Trikonasana – Triangle Pose
- Abha

- Nov 20, 2019
- 1 min read
Updated: Jul 23, 2020
Introduction
In Sanskrit, Trikona means ‘Triangle’ and when Trikonasana (The Triangle Pose) is performed, the body looks appears like a Triangle.
This pose is an easy to do pose and can be practiced by beginner level yoga practitioners.
How to do Trikonasana

Stand on your Yoga Mat in the middle, with legs wide apart.
Stretch your arms wide in line with shoulders and parallel to ground.
Slowly bend your right side and touch the right toe with right hand.
Raise your left hand towards the sky.
Bend the neck towards the left shoulder and look upwards.
Hold on to this position for a minute while breathing normally.
Come back to the original position and repeat for the opposite side.
Duration of Trikonasana
Trikonasana should be done for 3-6 times on each side. Ideally, each side should be for 20 seconds to 1 minute.
Benefits of Trikonasana
Trikonasana makes the spine flexible.
It reduces anxiety, stress, back pain and sciatica.
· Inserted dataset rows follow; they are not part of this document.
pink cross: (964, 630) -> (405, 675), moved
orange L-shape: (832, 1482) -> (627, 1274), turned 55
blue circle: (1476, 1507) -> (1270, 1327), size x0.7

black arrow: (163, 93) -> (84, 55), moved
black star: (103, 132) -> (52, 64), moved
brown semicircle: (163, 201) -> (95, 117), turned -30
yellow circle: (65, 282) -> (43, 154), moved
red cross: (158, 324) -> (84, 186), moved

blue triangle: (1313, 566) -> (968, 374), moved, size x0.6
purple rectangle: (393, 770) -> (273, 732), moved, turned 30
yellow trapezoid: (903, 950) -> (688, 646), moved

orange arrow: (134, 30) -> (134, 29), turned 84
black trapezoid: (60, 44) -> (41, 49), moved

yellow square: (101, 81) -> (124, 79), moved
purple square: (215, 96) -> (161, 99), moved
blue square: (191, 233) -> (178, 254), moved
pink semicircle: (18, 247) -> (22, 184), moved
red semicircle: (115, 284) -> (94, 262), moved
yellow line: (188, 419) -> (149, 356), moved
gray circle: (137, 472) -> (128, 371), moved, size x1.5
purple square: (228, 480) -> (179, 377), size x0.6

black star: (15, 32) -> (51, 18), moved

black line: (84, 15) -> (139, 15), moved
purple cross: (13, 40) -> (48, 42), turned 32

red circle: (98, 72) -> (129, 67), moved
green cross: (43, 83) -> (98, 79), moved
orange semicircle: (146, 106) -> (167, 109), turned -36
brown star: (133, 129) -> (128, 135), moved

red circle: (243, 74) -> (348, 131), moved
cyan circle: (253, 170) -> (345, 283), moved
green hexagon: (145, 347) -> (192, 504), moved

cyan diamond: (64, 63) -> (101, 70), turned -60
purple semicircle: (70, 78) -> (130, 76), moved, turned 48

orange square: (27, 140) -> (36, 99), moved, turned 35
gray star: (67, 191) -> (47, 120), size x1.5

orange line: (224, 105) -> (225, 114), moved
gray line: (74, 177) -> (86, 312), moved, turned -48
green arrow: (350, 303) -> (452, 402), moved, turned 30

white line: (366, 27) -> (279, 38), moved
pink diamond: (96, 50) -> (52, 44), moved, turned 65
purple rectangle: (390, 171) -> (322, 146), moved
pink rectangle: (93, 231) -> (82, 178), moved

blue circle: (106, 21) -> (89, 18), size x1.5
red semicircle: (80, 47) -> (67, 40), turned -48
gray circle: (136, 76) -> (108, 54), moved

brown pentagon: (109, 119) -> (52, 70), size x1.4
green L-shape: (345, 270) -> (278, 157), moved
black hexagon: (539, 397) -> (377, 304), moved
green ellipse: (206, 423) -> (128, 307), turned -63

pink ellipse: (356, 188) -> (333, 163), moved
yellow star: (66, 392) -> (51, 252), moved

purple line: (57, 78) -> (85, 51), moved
The asana also increases peristalsis of the bowels and improves appetitie.
It stretches and opens the hips, groins, hamstrings and calves; shoulders, chest and spine.
Who should avoid doing Trikonasana?
People suffering from migrane.
Those who are suffering from diarrhoea, should also avoid.
This asana should not be performed by people suffering from high or low blood pressure.
People with neck and back injuries, should also avoid.